WORK TO COMPLETE: Tally the lines of the entries below that hold the word "ADHD", and please give only the total.

INPUT DATA:

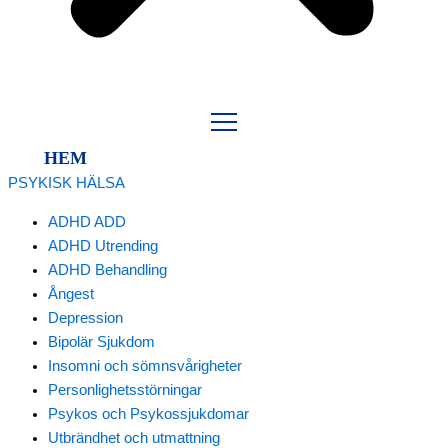
HEM
PSYKISK HÄLSA
ADHD ADD
ADHD Utrending
ADHD Behandling
Ångest
Depression
Bipolär Sjukdom
Insomni och sömnsvårigheter
Personlighetsstörningar
Psykos och Psykossjukdomar
Utbrändhet och utmattning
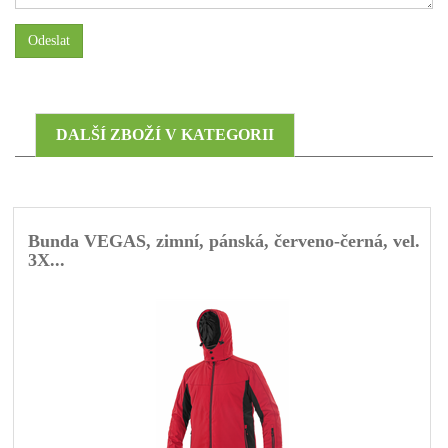
Odeslat
DALŠÍ ZBOŽÍ V KATEGORII
Bunda VEGAS, zimní, pánská, červeno-černá, vel.
3X...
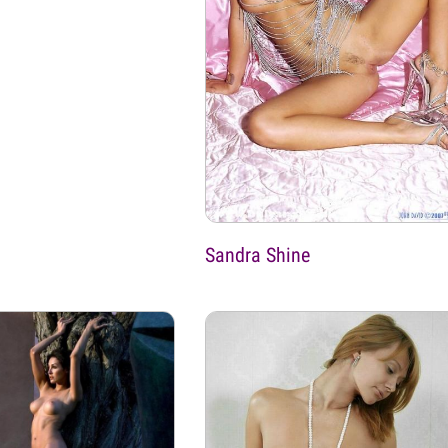
Sandra Shine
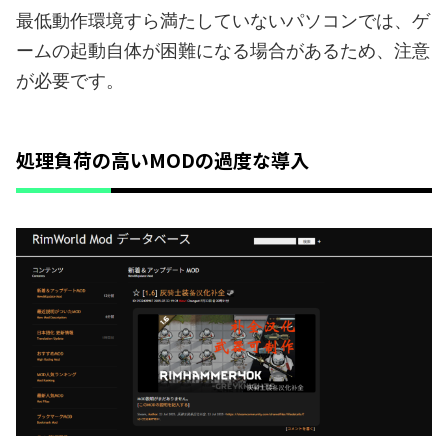
最低動作環境すら満たしていないパソコンでは、ゲ
ームの起動自体が困難になる場合があるため、注意
が必要です。
処理負荷の高いMODの過度な導入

SOLUTION FOR THIS PROBLEM: 3